Güncel |
Demokrasi partilerin de ihtiyacı |
“Bizde siyasî partiler demokrasinin en az bulunduğu yerlerdir” diyen Hukukçular Vakfı Yönetim Kurulu Başkanı Av. Sinan Kılıçkaya, “Bugün herkes çok iyi biliyor ki TBMM üyeleri, milletvekilleri halk tarafından seçilseler bile adaylıklarına parti başkanları karar veriyor” dedi. Anayasa, demokrasiye engel
Hukukçular Birliği Vakfı Yönetim Kurulu Başkanı Av. Sinan Kılıçkaya, “Türk demokrasisi”nin gelişiminin durduğunu belirterek, Bunun sebebi anayasamızdır. Artık Anayasanın bütün olarak yeniden yapılması gerektiği tüm kamuoyu tarafından bilinen gerçekliktir” dedi. Kılıçkaya, yaptığı açıklamada, Hükümetin anayasada bazı değişiklikler için yaptığı çalışmaların demokrasi ve hukuk adına olumlu olmakla birlikte yeterli olmadığını söyledi. Yargının, Anayasa Mahkemesi aracılığı ile yasamanın yetkisine açıkça müdahale edebildiğini kaydeden Kılıçkaya, “Aynı şekilde yasamanın yürütmeden bağımsız olduğu da söylenemez. Anayasa değişikliğinde, yasamayı yargıdan bağımsız hale getirmek için Anayasa Mahkemesi’nin yapısını ve yetki alanını, parti kapatma nedenlerini yeniden düzenlerken yürütme ile yasama arasındaki sağlıksız ilişkiyi görmezlikten gelmek doğru değildir” dedi.
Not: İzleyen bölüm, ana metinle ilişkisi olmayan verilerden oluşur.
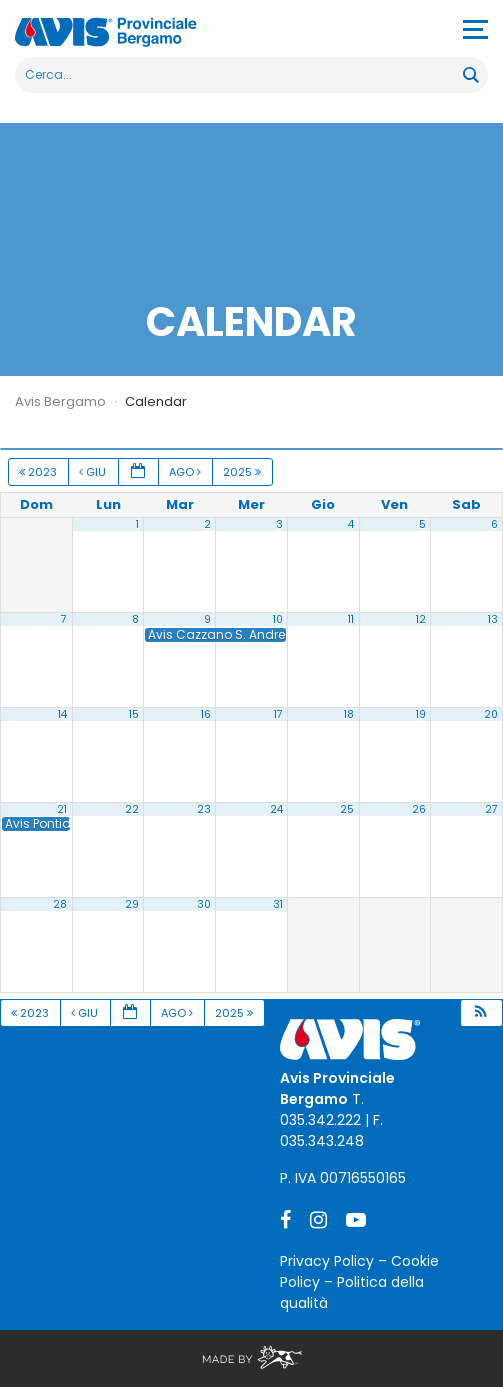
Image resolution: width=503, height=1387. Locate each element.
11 (351, 619)
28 (60, 904)
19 (421, 714)
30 (204, 904)
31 (278, 904)
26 (419, 809)
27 (491, 809)
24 (276, 809)
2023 (39, 472)
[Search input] (240, 75)
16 (206, 714)
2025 (243, 472)
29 (132, 904)
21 (62, 809)
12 (421, 619)
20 (491, 714)
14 (62, 714)
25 (347, 809)
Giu (94, 472)
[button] (481, 1013)
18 (349, 714)
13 (493, 619)
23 (204, 809)
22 (132, 809)
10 (278, 619)
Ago (186, 472)
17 (278, 714)
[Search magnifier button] (470, 75)
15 (134, 714)
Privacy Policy (327, 1261)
“SİYASİ PARTİLER, DEMOKRASİNİN EN AZ BULUNDUĞU YERLER” Kılıçkaya, bugün itibariyle milletvekillerinin “ön seçicileri”nin parti başkanları olduğunu, bu durumun parti başkanının emrinde TBMM üyeliğini getirdiğini söyledi. Sinan Kılıçkaya, siyasi partilerin demokrasinin en az bulunduğu yerler olduğunu ifade ederek, “Parti başkanları kendileri bırakmadıkça demokratik yollarla değiştirilmesi imkânsız gibidir. Yasama ile yargı arasındaki ilişki kuvvetler ayrılığı ilkesi gereği yeniden düzenlenirken yürütme ile yasama arasındaki ilişkinin düzenlenmemesi kabul edilebilir bir durum değildir. Bu hususunda anayasa paketine dahil edilerek ve siyasi partiler yasasında da değişiklik bütün olarak ele alınmalıdır” diye konuştu.
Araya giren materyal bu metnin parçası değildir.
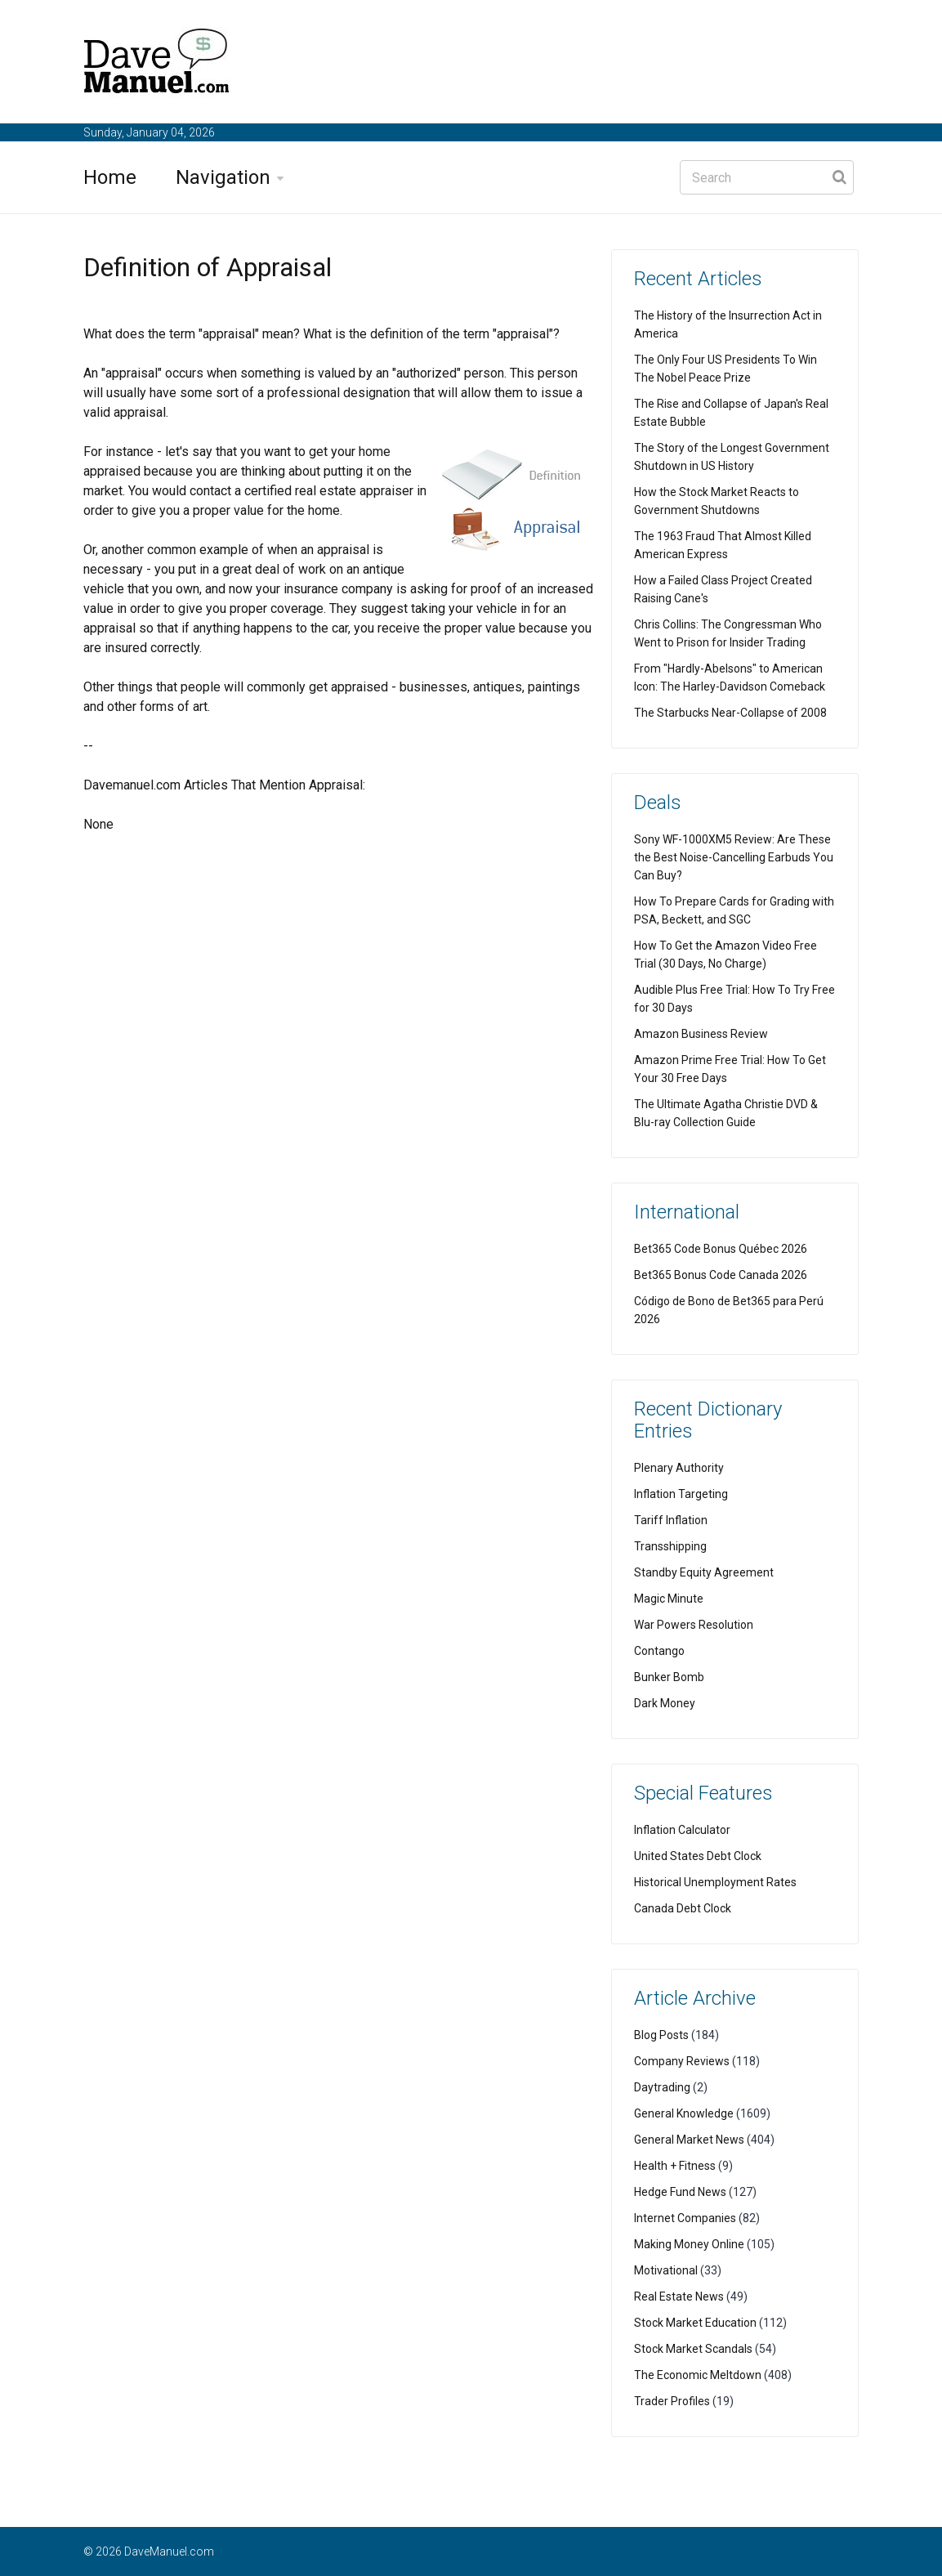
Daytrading (662, 2087)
“HSYK YENİDEN YAPILANDIRILMALI” Erzurum savcılarının yetkisinin kaldırılması ile HSYK’nın yapısının ne kadar sağlıksız olduğunun ortaya çıktığını söyleyen Kılıçkaya, şu değerlendirmelerde bulundu: “HSYK, hakim ve savcı bağımsızlığını tehdit eder hale gelmiştir. Yaşanılan olaylarda HSYK’nın hakim ve savcılardan seçilen üyelerinin yargılamaya müdahale girişiminde bulunduğu buna karşılık Adalet Bakanı ve müsteşarının da bu müdahaleyi önlemeye çalıştığı görülmüştür. Bugün itibariyle Adalet Bakanı ve müsteşarı HSYK üyesi olmamış olsalardı hakim ve savcı bağımsızlığının varlığından söz edilebilir miydi? bilmiyoruz. Tüm bunlara rağmen yargı bağımsızlığı için HSYK’nın yeniden yapılandırılması, üyelerinin sağlıklı bir şekilde seçilmesi ve Adalet Bakanının ve müsteşarının kurul üyeliğinden çıkarılması gerekir. Kurulun demokratik bir şekilde oluşturulması ve HSYK kararlarının yargı denetimine açılması halinde bakanın ve müsteşarın kurulda bulunmalarına gerek kalmayacağı kanaatindeyiz.”